Esta evolução significaria, face ao ano de 2010, uma redução das necessidades de financiamento de Portugal em cerca de 1,5 p.p. do PIB decorrente de uma melhoria substantiva na condição financeira das APs (2,5 p.p.) e nas instituições financeiras (2,0 p.p.), por contrapartida de uma deterioração nas famílias (1,3 p.p) e nas empresas (1,7 p.p). Estas evoluções relativas denotam a transferência de recursos entre o sector público e o sector privado; um menor consumo público, variação que em parte deriva de aquisições extraordinárias de equipamento militar efectuadas no ano transacto (aprox. 0,5 p.p.); o reforço dos capitais das instituições financeiras por via da não distribuição de dividendos; o agravamento nas condições do negócio enfrentadas pelas empresas portuguesas; e a dificuldade das famílias em sustentar poupança.

Do lado das famílias destacam-se dois resultados: a quebra no rendimento disponível (cerca de 5% em termos reais) e a redução na taxa de poupança. Apesar da retracção no consumo, a taxa de poupança das famílias desceu, para valores na ordem de 7,5% em termos anualizados, cerca de 1 p.p. inferior aos valores de 2010. Tendo em conta que estes valores são relativos ao segundo trimestre e ainda não incorporam as principais alterações fiscais previstas para 2011 e que em 2012 estas tenderão a ser agravadas, dificilmente as famílias terão os meios para um incremento significativo da poupança e para o aumento da sua capacidade de financiamento institucional sem reflexos dramáticos no consumo e no investimento em habitação.

Do lado das empresas, ressalta a incapacidade de reduzir as necessidades financeiras pela acção conjunta de agravamento do contexto económico e das condições financeiras.
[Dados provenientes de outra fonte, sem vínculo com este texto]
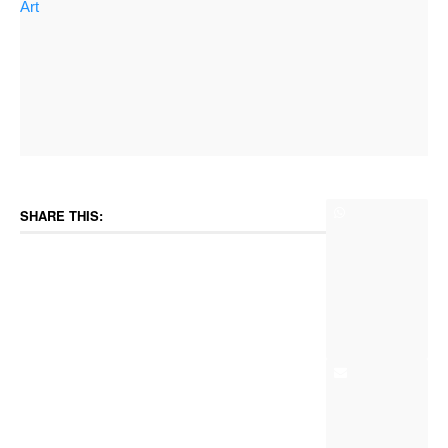
Art
SHARE THIS: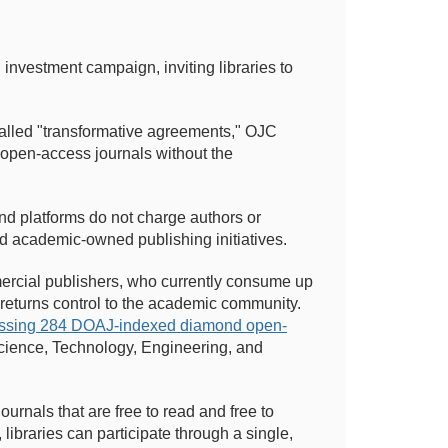
 investment campaign, inviting libraries to
called "transformative agreements," OJC
 open-access journals without the
nd platforms do not charge authors or
 academic-owned publishing initiatives.
mmercial publishers, who currently consume up
 returns control to the academic community.
passing 284 DOAJ-indexed diamond open-
cience, Technology, Engineering, and
ournals that are free to read and free to
libraries can participate through a single,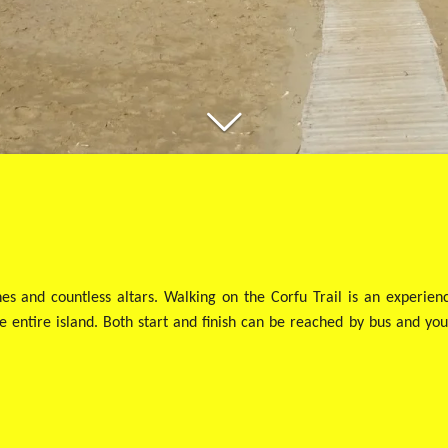
hes and countless altars. Walking on the Corfu Trail is an experie
 entire island. Both start and finish can be reached by bus and you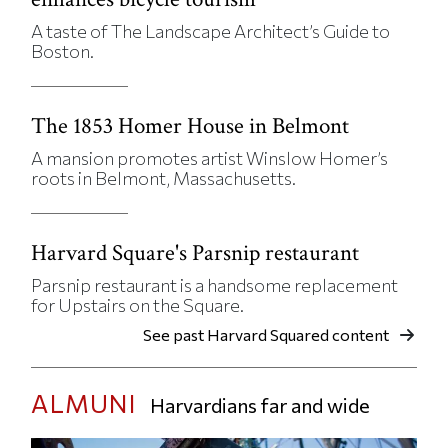
A taste of The Landscape Architect’s Guide to
Boston.
The 1853 Homer House in Belmont
A mansion promotes artist Winslow Homer’s
roots in Belmont, Massachusetts.
Harvard Square's Parsnip restaurant
Parsnip restaurant is a handsome replacement
for Upstairs on the Square.
See past Harvard Squared content
ALMUNI
Harvardians far and wide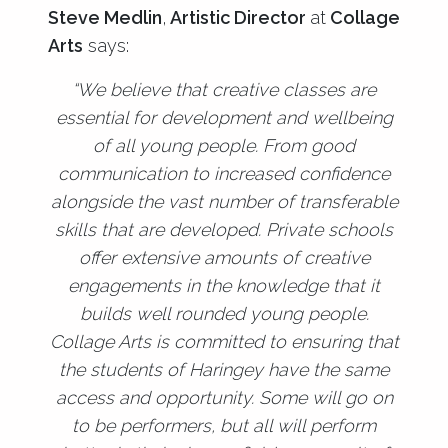
Steve Medlin
,
Artistic Director
at
Collage
Arts
says:
“We believe that creative classes are
essential for development and wellbeing
of all young people. From good
communication to increased confidence
alongside the vast number of transferable
skills that are developed. Private schools
offer extensive amounts of creative
engagements in the knowledge that it
builds well rounded young people.
Collage Arts is committed to ensuring that
the students of Haringey have the same
access and opportunity. Some will go on
to be performers, but all will perform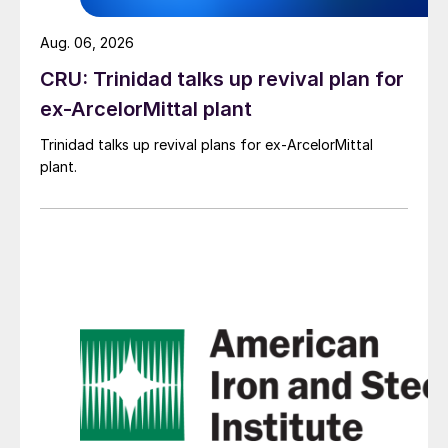
Aug. 06, 2026
CRU: Trinidad talks up revival plan for
ex-ArcelorMittal plant
Trinidad talks up revival plans for ex-ArcelorMittal
plant.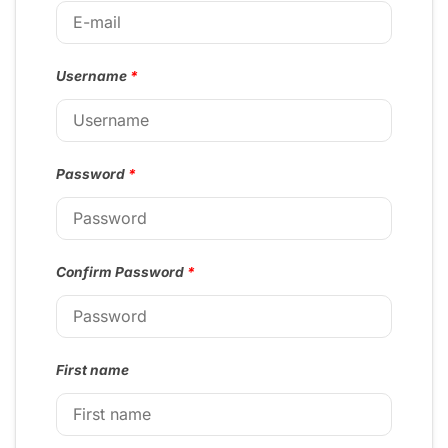
Username
*
Password
*
Confirm Password
*
First name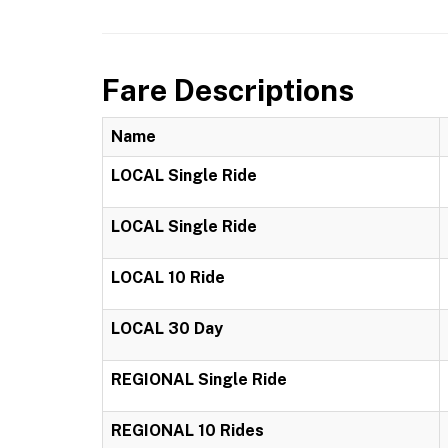
Fare Descriptions
Name
LOCAL Single Ride
LOCAL Single Ride
LOCAL 10 Ride
LOCAL 30 Day
REGIONAL Single Ride
REGIONAL 10 Rides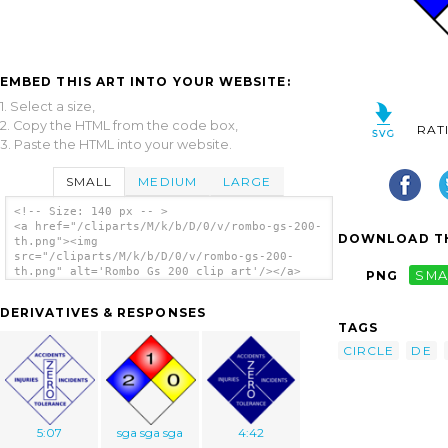
EMBED THIS ART INTO YOUR WEBSITE:
1. Select a size,
2. Copy the HTML from the code box,
RAT
3. Paste the HTML into your website.
SMALL
MEDIUM
LARGE
<!-- Size: 140 px -- >
<a href="/cliparts/M/k/b/D/0/v/rombo-gs-200-
DOWNLOAD TH
th.png"><img
src="/cliparts/M/k/b/D/0/v/rombo-gs-200-
th.png" alt='Rombo Gs 200 clip art'/></a>
PNG
SMA
DERIVATIVES & RESPONSES
TAGS
CIRCLE
DE
5:07
sga sga sga
4:42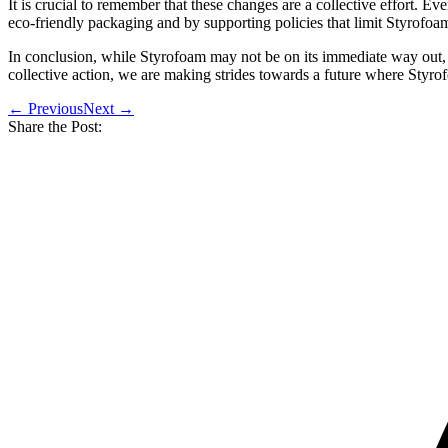
It is crucial to remember that these changes are a collective effort. E
eco-friendly packaging and by supporting policies that limit Styrofoa
In conclusion, while Styrofoam may not be on its immediate way out, th
collective action, we are making strides towards a future where Styrofoa
← Previous
Next →
Share the Post: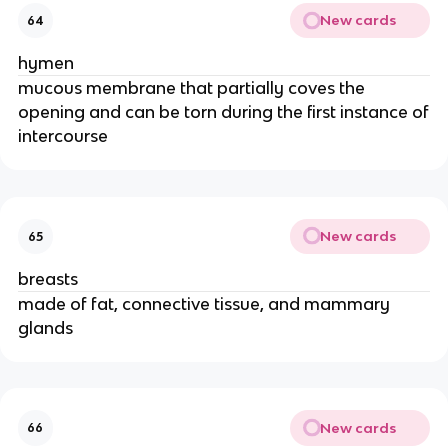
New cards
64
hymen
mucous membrane that partially coves the
opening and can be torn during the first instance of
intercourse
New cards
65
breasts
made of fat, connective tissue, and mammary
glands
New cards
66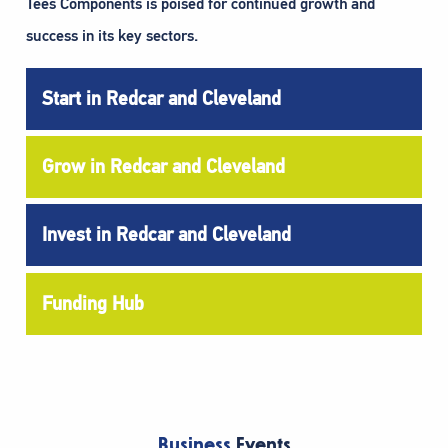
Tees Components is poised for continued growth and
success in its key sectors.
Start in Redcar and Cleveland
Grow in Redcar and Cleveland
Invest in Redcar and Cleveland
Funding Hub
Business
Events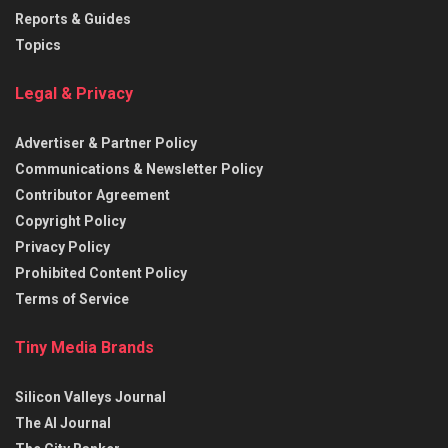
Reports & Guides
Topics
Legal & Privacy
Advertiser & Partner Policy
Communications & Newsletter Policy
Contributor Agreement
Copyright Policy
Privacy Policy
Prohibited Content Policy
Terms of Service
Tiny Media Brands
Silicon Valleys Journal
The AI Journal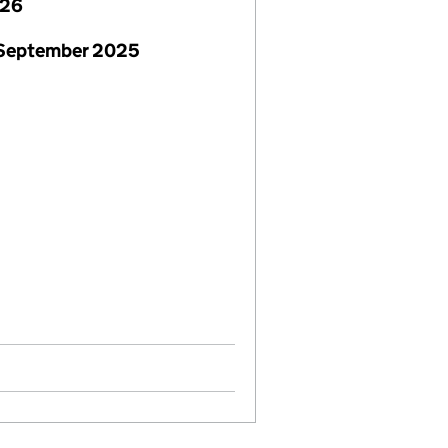
026
 September 2025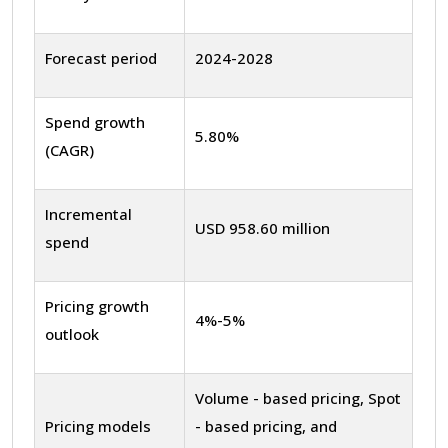
Forecast period
2024-2028
Spend growth
5.80%
(CAGR)
Incremental
USD 958.60 million
spend
Pricing growth
4%-5%
outlook
Volume - based pricing, Spot
Pricing models
- based pricing, and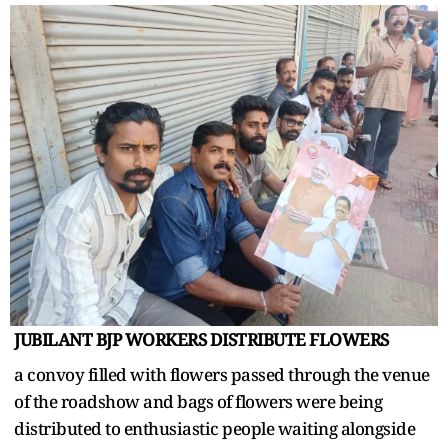
JUBILANT BJP WORKERS DISTRIBUTE FLOWERS
a convoy filled with flowers passed through the venue
of the roadshow and bags of flowers were being
distributed to enthusiastic people waiting alongside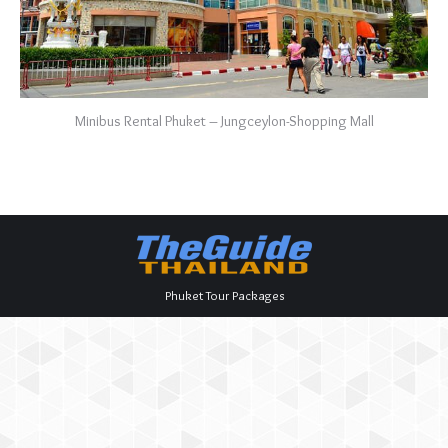
Minibus Rental Phuket – Jungceylon-Shopping Mall
Phuket Tour Packages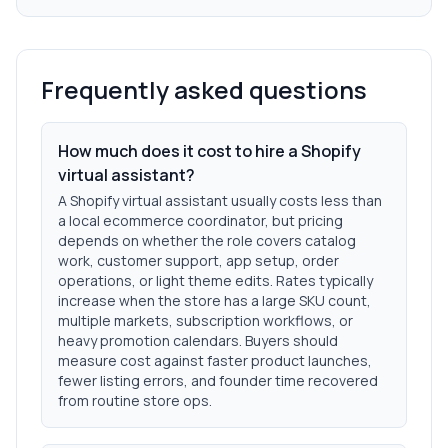
Frequently asked questions
How much does it cost to hire a Shopify
virtual assistant?
A Shopify virtual assistant usually costs less than
a local ecommerce coordinator, but pricing
depends on whether the role covers catalog
work, customer support, app setup, order
operations, or light theme edits. Rates typically
increase when the store has a large SKU count,
multiple markets, subscription workflows, or
heavy promotion calendars. Buyers should
measure cost against faster product launches,
fewer listing errors, and founder time recovered
from routine store ops.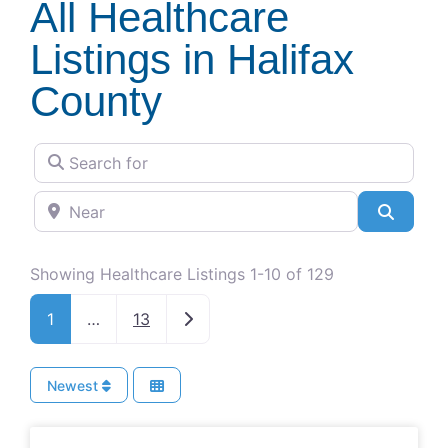
All Healthcare
Listings in Halifax
County
Search for
Near
Search
Showing Healthcare Listings 1-10 of 129
Older posts
1
…
13
Newest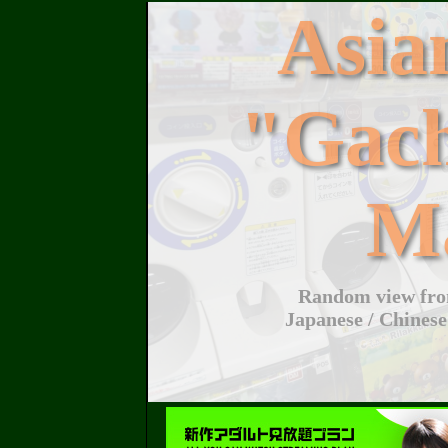
Asi
"Gac
M
Random view from
Japanese / Chinese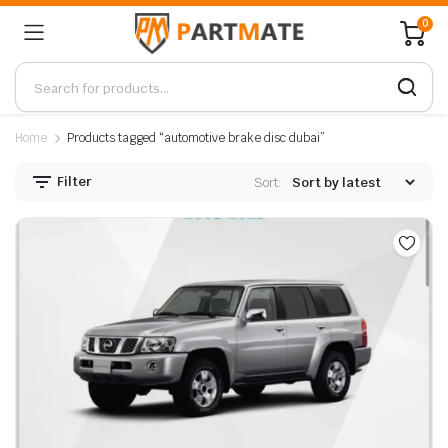
0
Home
Products tagged “automotive brake disc dubai”
Filter
Sort: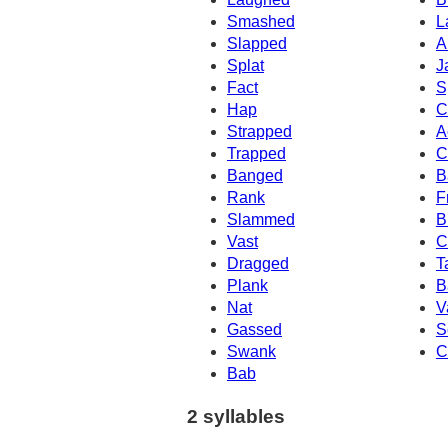
Smashed
L
Slapped
A
Splat
J
Fact
S
Hap
C
Strapped
A
Trapped
C
Banged
B
Rank
F
Slammed
B
Vast
C
Dragged
T
Plank
B
Nat
V
Gassed
S
Swank
C
Bab
2 syllables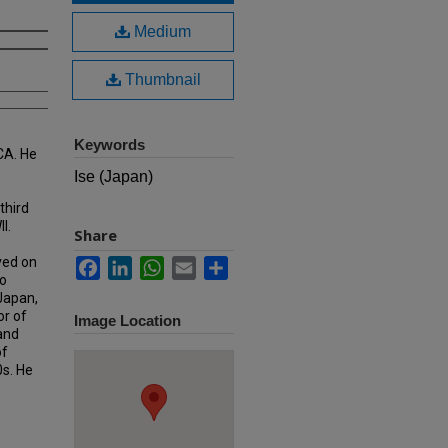
Medium
Thumbnail
Keywords
CA. He
Ise (Japan)
third
I.
Share
ved on
Facebook
LinkedIn
WhatsApp
Email
Share
o
 Japan,
or of
Image Location
 and
of
0s. He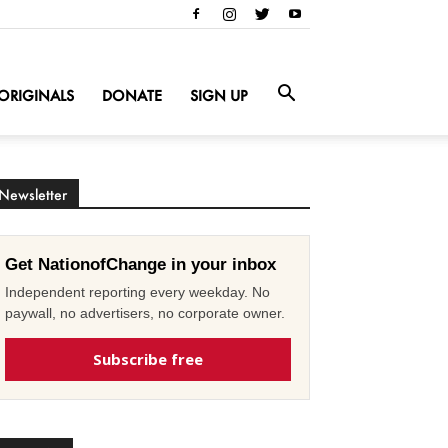
ORIGINALS
DONATE
SIGN UP
Newsletter
Get NationofChange in your inbox
Independent reporting every weekday. No
paywall, no advertisers, no corporate owner.
Subscribe free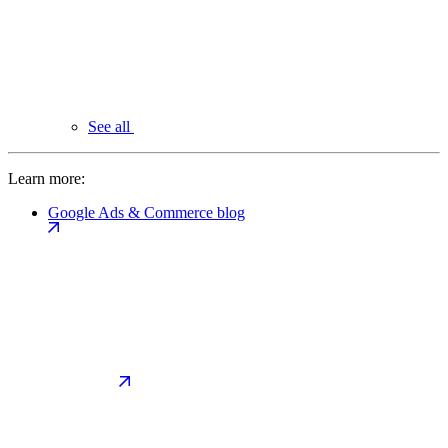
See all
Learn more:
Google Ads & Commerce blog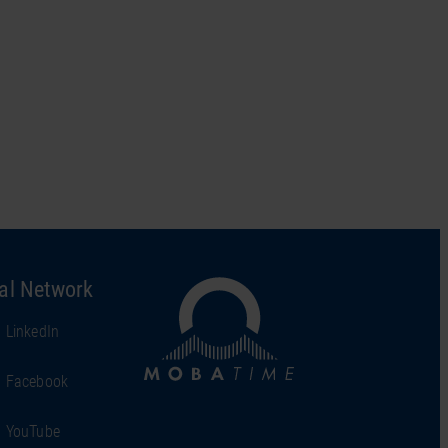
al Network
LinkedIn
Facebook
YouTube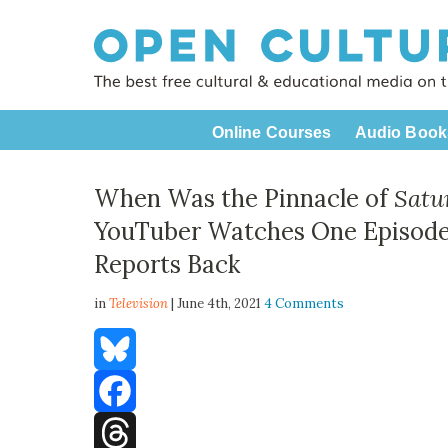
Online Courses
Audio Book
When Was the Pinnacle of
Satu
YouTuber Watches One Episode
Reports Back
in
Television
| June 4th, 2021
4 Comments
Bluesky
Facebook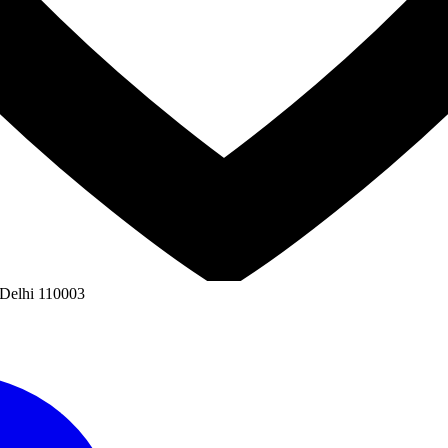
 Delhi 110003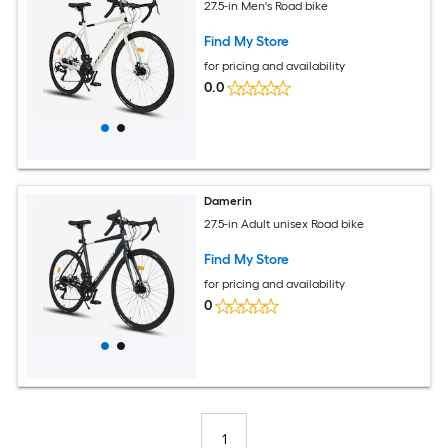
27.5-in Men's Road bike
Find My Store
for pricing and availability
0.0
Damerin
27.5-in Adult unisex Road bike
Find My Store
for pricing and availability
0
1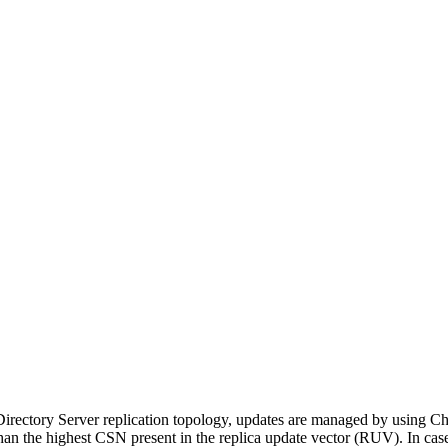
a Directory Server replication topology, updates are managed by usin
n the highest CSN present in the replica update vector (RUV). In cas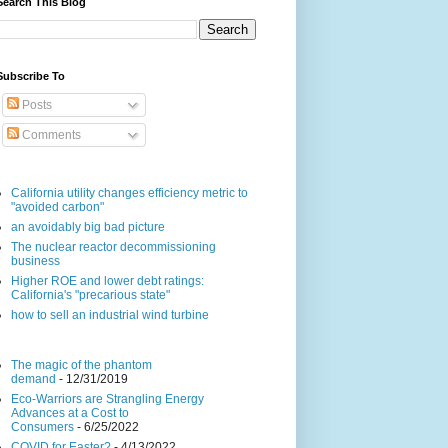
Search This Blog
Subscribe To
Posts
Comments
California utility changes efficiency metric to
"avoided carbon"
an avoidably big bad picture
The nuclear reactor decommissioning
business
Higher ROE and lower debt ratings:
California's "precarious state"
how to sell an industrial wind turbine
The magic of the phantom
demand
- 12/31/2019
Eco-Warriors are Strangling Energy
Advances at a Cost to
Consumers
- 6/25/2022
COVID for Easter?
- 4/13/2022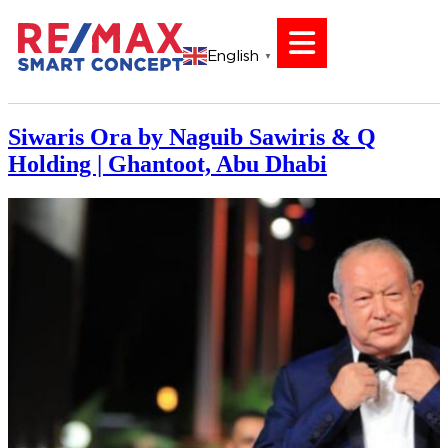
English
▼
Siwaris Ora by Naguib Sawiris & Q
Holding | Ghantoot, Abu Dhabi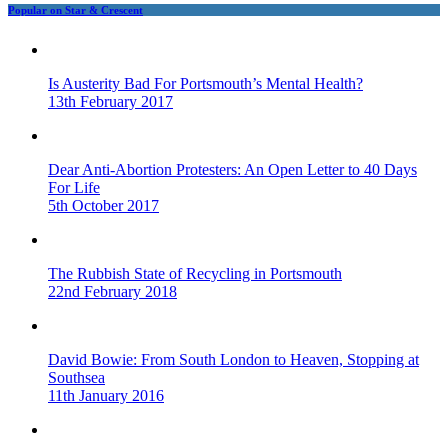
Popular on Star & Crescent
Is Austerity Bad For Portsmouth’s Mental Health?
13th February 2017
Dear Anti-Abortion Protesters: An Open Letter to 40 Days
For Life
5th October 2017
The Rubbish State of Recycling in Portsmouth
22nd February 2018
David Bowie: From South London to Heaven, Stopping at
Southsea
11th January 2016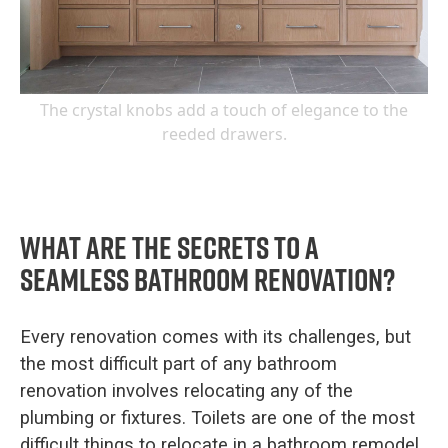
The crystal knobs add a touch of elegance to the
reeded drawers.
What are the secrets to a
seamless bathroom renovation?
Every renovation comes with its challenges, but
the most difficult part of any bathroom
renovation involves relocating any of the
plumbing or fixtures. Toilets are one of the most
difficult things to relocate in a bathroom remodel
Os indicadores sugerem o retorno em 2011 a uma queda dos resultados operativos semelhante ao verificado nos anos de 2008 e de 2009 (aprox. 5%). Os encargos com a propriedade aumentaram em 34% em termos homólogos, parte deste como rendimento das famílias outra parte como compensação pelo aumento do risco de crédito (a variação no excedente bruto de exploração é comum às sociedades não financeiras e financeiras). Nestas condições, para que a necessidade de financiamento das empresas retomasse os valores de 2010 o investimento teria de descer cerca de 30% em termos homólogos no segundo semestre deste ano. Colocaria a taxa de investimento num nível inferior a 8% do PIB em 2011 (em termos médios, a taxa de investimento situou-se em 13% do PIB desde 1999), um resultado contrário ao ímpeto reformista que se pretende para a economia portuguesa.

Deste pequeno exercício de simulações resulta o esforço implícito no ajustamento económico e financeiro português. O futuro poderá reservar algumas atenuantes, como a revisão das taxas de juro dos empréstimos a Portugal, dos juros do BCE ou do custo da energia (items que no seu conjunto poderiam representar uma poupança para o país em redor de 1 a 2 p.p. do PIB). Seria bom, mas insuficiente. Particularmente relevante é o condicionalismo imposto pelo desequilíbrio financeiro crónico no sector empresarial português. É uma característica típica dos países latino europeus e que acentua a fase recessiva do ciclo económico, pelo vício que institui entre a dimensão da dívida, a capacidade geradora de proveitos e o custo do risco - as empresas em Espanha estão a mudar, o sector já evidencia capacidade para se autofinanciar, e nos países do norte e centro europeus as empresas tendem a apresentar excedentes financeiros correntes.

Tendo em conta o contexto actual e prospectivo, romper com este ciclo vicioso implica maior determinação na defesa da geração de proveitos nas empresas, na parte da procura e dos custos sobre os quais tenhamos capacidade de decisão, e em medidas ou incentivos significativos para a recapitalização das empresas, que permitam atenuar os encargos com a dívida e potenciem a retoma do investimento.